It can be very hard to weigh up evidence on educational topics or certain interventions.
After all, is it really a choice if you have a lesson series that no teacher would use but seems effective, or a lovely intervention package without evidence? In these cases, teachers will make a judgement based on their knowledge and experience of their craft. And that is all good and well.
For me it does become an issue, though, when people want to signal how “evidence-informed” they are, but apply different standards to the evidence selected. For example, they might be critical of a particular study because it has limitations (like every social science study under the sun), but are more forgiving with studies that have an outcome they like.
More from Christian Bokhove:
Take the issue of control groups. Let’s imagine that you have a phonics program that you want to give to a group of children, the “intervention group”. If this group improves its literacy scores, we want to know whether that improvement would have happened anyway with a different or even no program at all.
A control group would not receive the intervention, so a comparison can be made. Sometimes a control group does nothing (a low bar), sometimes they just receive normal teaching (business as usual), and sometimes they are an active control, where they receive a different kind of task.
However, groups in a study need to be comparable. If, say, one group hasn’t been doing well at maths before the study starts, it might seem they didn’t do so well at the end of the study, but maybe that’s because they didn’t do well to begin with. It could also be that they actually have a better chance of improving.
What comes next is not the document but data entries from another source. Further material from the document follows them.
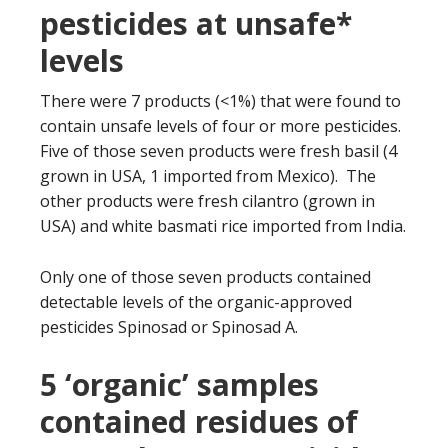
pesticides at unsafe*
levels
There were 7 products (<1%) that were found to
contain unsafe levels of four or more pesticides.
Five of those seven products were fresh basil (4
grown in USA, 1 imported from Mexico). The
other products were fresh cilantro (grown in
USA) and white basmati rice imported from India.
Only one of those seven products contained
detectable levels of the organic-approved
pesticides Spinosad or Spinosad A.
5 ‘organic’ samples
contained residues of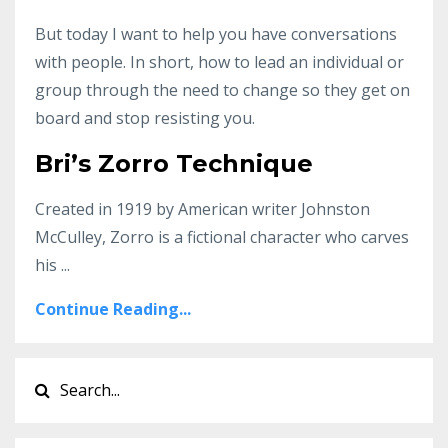
But today I want to help you have conversations
with people. In short, how to lead an individual or
group through the need to change so they get on
board and stop resisting you.
Bri’s Zorro Technique
Created in 1919 by American writer Johnston
McCulley, Zorro is a fictional character who carves
his ...
Continue Reading...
In some studies, comparable groups are obtained by randomly assigning students to either the control group or the intervention group. For some, the gold standard is the fully randomised experiment, a randomised controlled trial.
Losing control
We saw an example of control group shenanigans in a recent . It was heralded by some as yet more proof of the importance of foundational skills. I focus especially on the control group which, contrary to the intervention year, was during 2020-21.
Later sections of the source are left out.